Pryce expressed surprise at seeing me and asked me whether I would join them in discussion with Eddington after Hall on the matter of relativistic degeneracy. After Hall, we adjourned to Pryce's room in Neville's Court. The discussion began with Pryce trying to tell Eddington his version of Eddington's arguments against relativistic degeneracy, so that Eddington could be satisfied that he, Pryce, understood Eddington's arguments. After Pryce had completed his narration, Eddington remarked that Pryce's account was entirely fair and accurate, and asked, "What was the argument about?" Pryce turned to Dirac and asked him, "Did you agree with any of the things I have said?" Dirac said, "No." Pryce added, "I do not either." Eddington became very angry - in fact, it was the only occasion when I saw him really angry. He got up from his chair, walked back and forth, and said, "This matter is not for joking!" He went on finding fault with Pryce's argument even though he had agreed with it a moment earlier and, for the next hour of so, it was Eddington's monologue. Next day, after Hall, Eddington came up to me and said that he was very disappointed that Dirac did not seem to understand the implications of his own relativity theory of the electron. I did not assent or dissent with Eddington's remark but asked instead, "How much of your fundamental theory depends on your ideas on relativistic degeneracy?" He replied, "Why, all of it!". Since I did not react to that remark, he asked me why I had asked the question. My response was, "I am only sorry" - not a polite remark to have made but by that time I was really enraged with Eddington's supreme confidence in himself and his own ideas.

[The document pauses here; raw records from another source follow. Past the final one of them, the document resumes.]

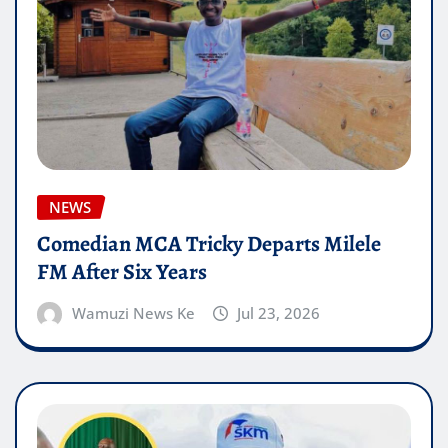
NEWS
Comedian MCA Tricky Departs Milele
FM After Six Years
Wamuzi News Ke
Jul 23, 2026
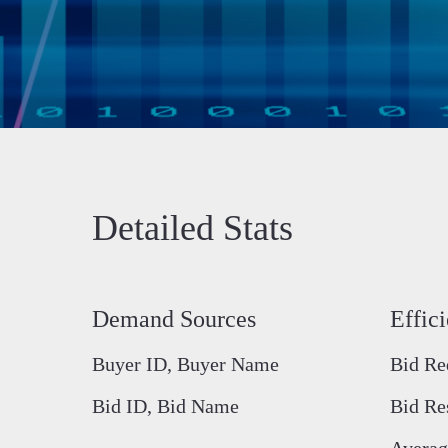
Detailed Stats
Demand Sources
Effic
Buyer ID, Buyer Name
Bid Re
Bid ID, Bid Name
Bid Re
Averag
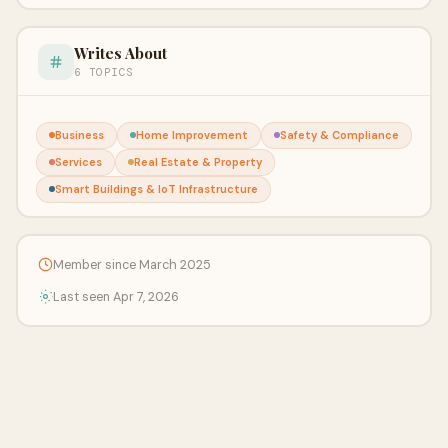
Writes About
6 TOPICS
Business
Home Improvement
Safety & Compliance
Services
Real Estate & Property
Smart Buildings & IoT Infrastructure
Member since March 2025
Last seen Apr 7, 2026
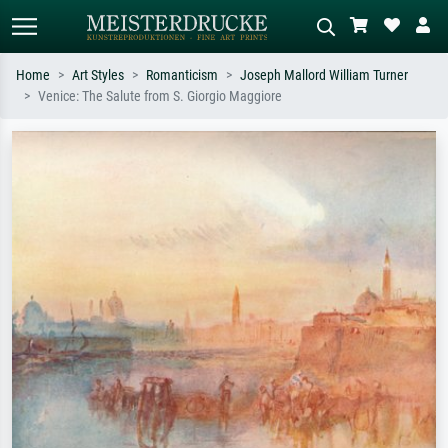
Home
Art Styles
Romanticism
Joseph Mallord William Turner
Venice: The Salute from S. Giorgio Maggiore
Standard search
AI image search
Search by artist, work title or style –
Describe the scene – e.g. green
e.g. Monet, Starry Night,
meadow, abstract with lots of red, dark
Impressionism, Hokusai wave, nude.
oil painting, standing nude next to a
tree.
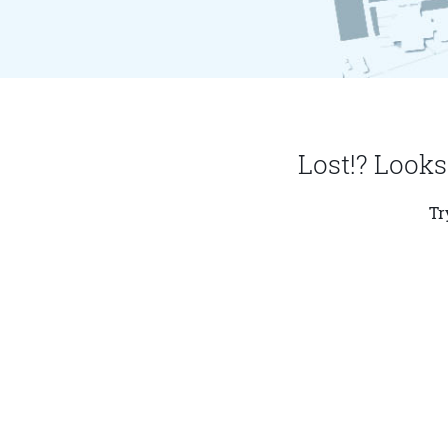
Lost!? Looks
Tr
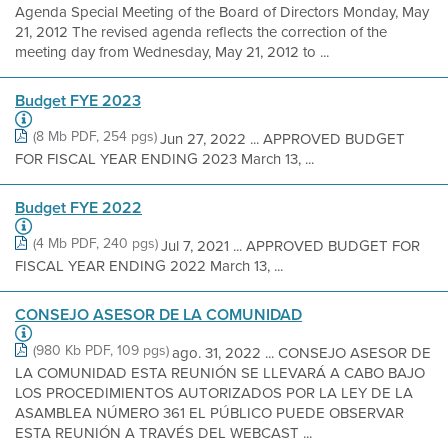
Agenda Special Meeting of the Board of Directors Monday, May
21, 2012 The revised agenda reflects the correction of the
meeting day from Wednesday, May 21, 2012 to ...
Budget FYE 2023
(8 Mb PDF, 254 pgs)
Jun 27, 2022 ... APPROVED BUDGET
FOR FISCAL YEAR ENDING 2023 March 13, ...
Budget FYE 2022
(4 Mb PDF, 240 pgs)
Jul 7, 2021 ... APPROVED BUDGET FOR
FISCAL YEAR ENDING 2022 March 13, ...
CONSEJO ASESOR DE LA COMUNIDAD
(980 Kb PDF, 109 pgs)
ago. 31, 2022 ... CONSEJO ASESOR DE
LA COMUNIDAD ESTA REUNIÓN SE LLEVARÁ A CABO BAJO
LOS PROCEDIMIENTOS AUTORIZADOS POR LA LEY DE LA
ASAMBLEA NÚMERO 361 EL PÚBLICO PUEDE OBSERVAR
ESTA REUNIÓN A TRAVÉS DEL WEBCAST ...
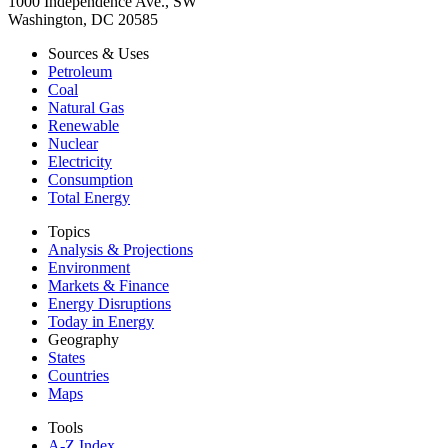
1000 Independence Ave., SW
Washington, DC 20585
Sources & Uses
Petroleum
Coal
Natural Gas
Renewable
Nuclear
Electricity
Consumption
Total Energy
Topics
Analysis & Projections
Environment
Markets & Finance
Energy Disruptions
Today in Energy
Geography
States
Countries
Maps
Tools
A-Z Index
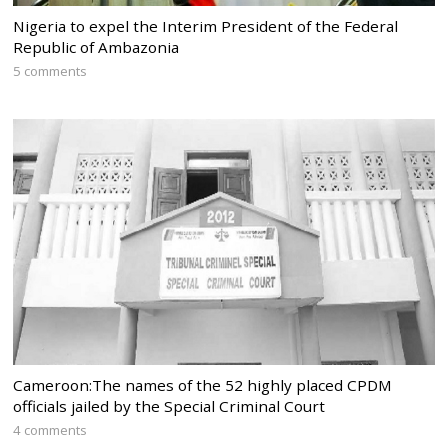
Nigeria to expel the Interim President of the Federal
Republic of Ambazonia
5 comments
Cameroon:The names of the 52 highly placed CPDM
officials jailed by the Special Criminal Court
4 comments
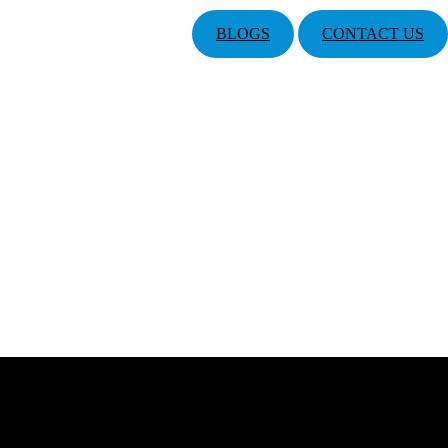
BLOGS
CONTACT US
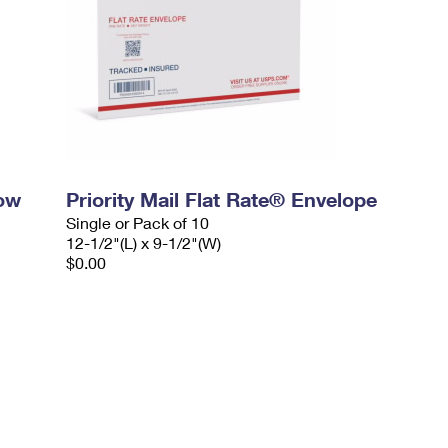
dow
Priority Mail Flat Rate® Envelope
Single or Pack of 10
12-1/2"(L) x 9-1/2"(W)
$0.00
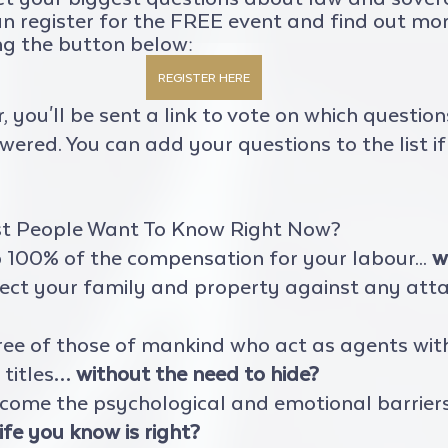
an register for the FREE event and find out mo
ng the button below:
REGISTER HERE
r, you'll be sent a link to vote on which questio
ered. You can add your questions to the list if 
t People Want To Know Right Now?
100% of the compensation for your labour... 
w
ect your family and property against any att
ree of those of mankind who act as agents wit
titles… 
without the need to hide?
come the psychological and emotional barrier
ife you know is right?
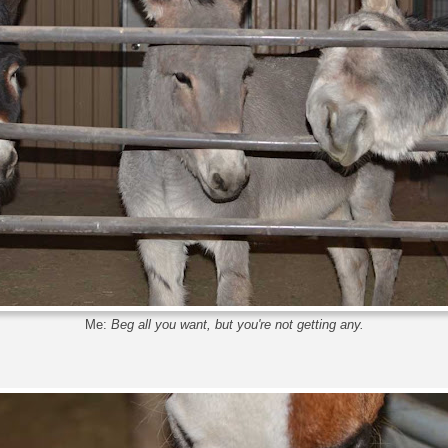
Me:
Beg all you want, but you're not getting any.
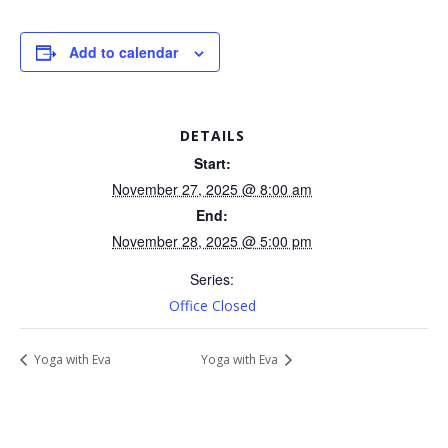
Add to calendar
DETAILS
Start:
November 27, 2025 @ 8:00 am
End:
November 28, 2025 @ 5:00 pm
Series:
Office Closed
Yoga with Eva
Yoga with Eva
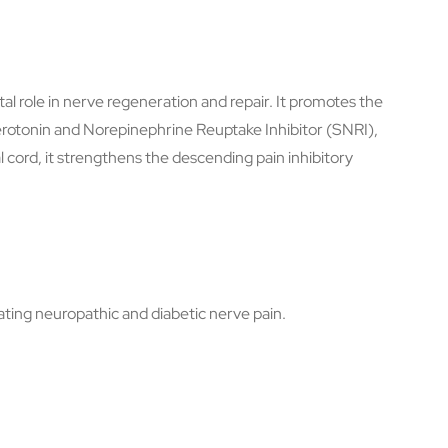
tal role in nerve regeneration and repair. It promotes the
Serotonin and Norepinephrine Reuptake Inhibitor (SNRI),
l cord, it strengthens the descending pain inhibitory
ting neuropathic and diabetic nerve pain.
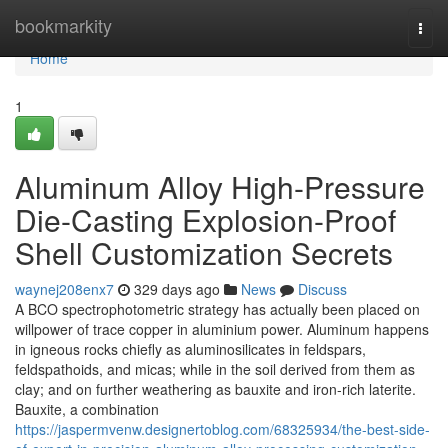
Home
bookmarkity
Togg
navi
Home
1
Aluminum Alloy High-Pressure
Die-Casting Explosion-Proof
Shell Customization Secrets
waynej208enx7
329 days ago
News
Discuss
A BCO spectrophotometric strategy has actually been placed on
willpower of trace copper in aluminium power. Aluminum happens
in igneous rocks chiefly as aluminosilicates in feldspars,
feldspathoids, and micas; while in the soil derived from them as
clay; and on further weathering as bauxite and iron-rich laterite.
Bauxite, a combination
https://jaspermvenw.designertoblog.com/68325934/the-best-side-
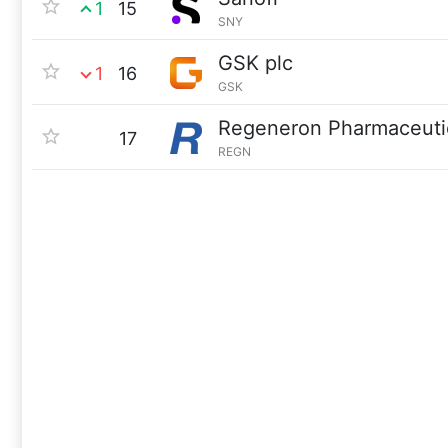
1
15
SNY
GSK plc
1
16
GSK
Regeneron Pharmaceuti
17
REGN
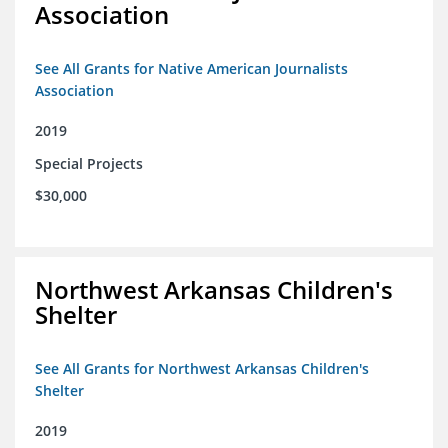
Association
See All Grants for Native American Journalists
Association
2019
Special Projects
$30,000
Northwest Arkansas Children's
Shelter
See All Grants for Northwest Arkansas Children's
Shelter
2019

In 1939, Chandrasekhar finished his theory of white dwarfs, which was quickly praised by Bengt Strömgren and Paul Ledoux. The latter said in his introductory book of astronomy that Chandrasekhar's theory deserved to be compared to the works of Eddington, Jeans and Svein Rosseland. In a conference in Paris in the same year, Chandrasekhar openly said for the first time that Eddington's theory was wrong.

In a paper in 1941, Peierls, Dirac, and Pryce pointed out Eddington's misunderstandings of the theory of relativity in conjunction with quantum theory.

== Aftermath ==
Eddington died in 1944 and never retracted his attacks on Chandrasekhar. Nevertheless, Chandrasekhar maintained correspondence with Eddington at the end of his life and held admiration for him. In an obituary speech for Eddington, Chandrasekhar says "that posterity may rank Eddington, next to Karl Schwarzschild, as the greatest astronomer of our time."

The discovery of Cygnus X-1 in 1972, the first detection of a black hole, demonstrated that a star beyond Chandrasekhar limit had collapsed into something other than a white dwarf.

In 1983, Chandrasekhar received the Nobel Prize in Physics, alongside William Alfred Fowler, for their "theoretical studies of the physical processes of importance to the structure and evolution of the stars." For the Nobel biography, Chandrasekhar listed Eddington as his friend.